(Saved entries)
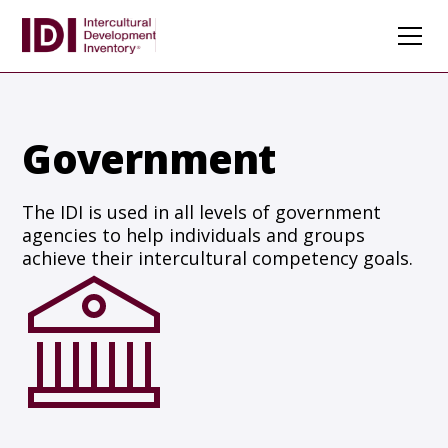
Government
The IDI is used in all levels of government
agencies to help individuals and groups
achieve their intercultural competency goals.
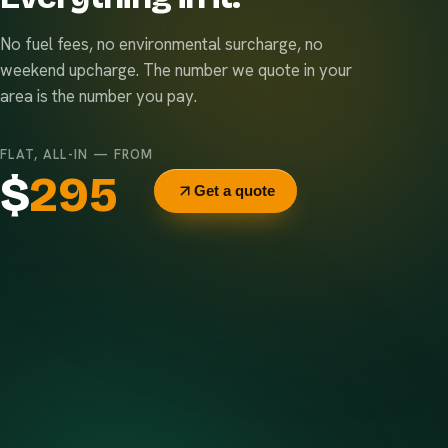
No fuel fees, no environmental surcharge, no
weekend upcharge. The number we quote in your
area is the number you pay.
FLAT, ALL-IN — FROM
$
295
Get a quote
Delivery & pickup
Same truck, same crew — no curb-side add-ons.
7-day rental window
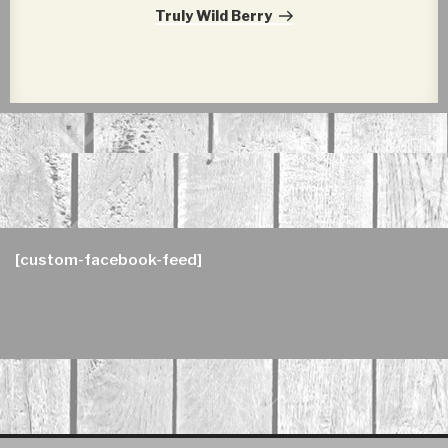
Post
Truly Wild Berry
[custom-facebook-feed]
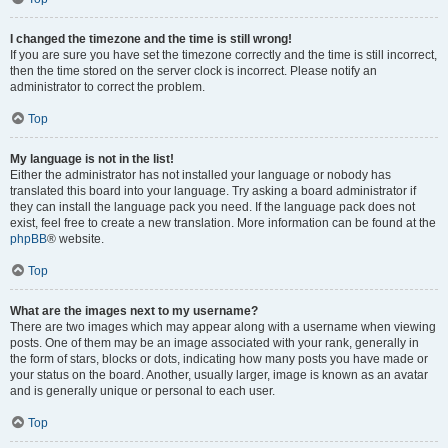
I changed the timezone and the time is still wrong!
If you are sure you have set the timezone correctly and the time is still incorrect,
then the time stored on the server clock is incorrect. Please notify an
administrator to correct the problem.
Top
My language is not in the list!
Either the administrator has not installed your language or nobody has
translated this board into your language. Try asking a board administrator if
they can install the language pack you need. If the language pack does not
exist, feel free to create a new translation. More information can be found at the
phpBB
® website.
Top
What are the images next to my username?
There are two images which may appear along with a username when viewing
posts. One of them may be an image associated with your rank, generally in
the form of stars, blocks or dots, indicating how many posts you have made or
your status on the board. Another, usually larger, image is known as an avatar
and is generally unique or personal to each user.
Top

YOUR TASK:
Whenever a line in the data holds "time", copy that line.

TASK SOLUTION:
I changed the timezone and the time is still wrong!
If you are sure you have set the timezone correctly and the time is still incorrect,
then the time stored on the server clock is incorrect. Please notify an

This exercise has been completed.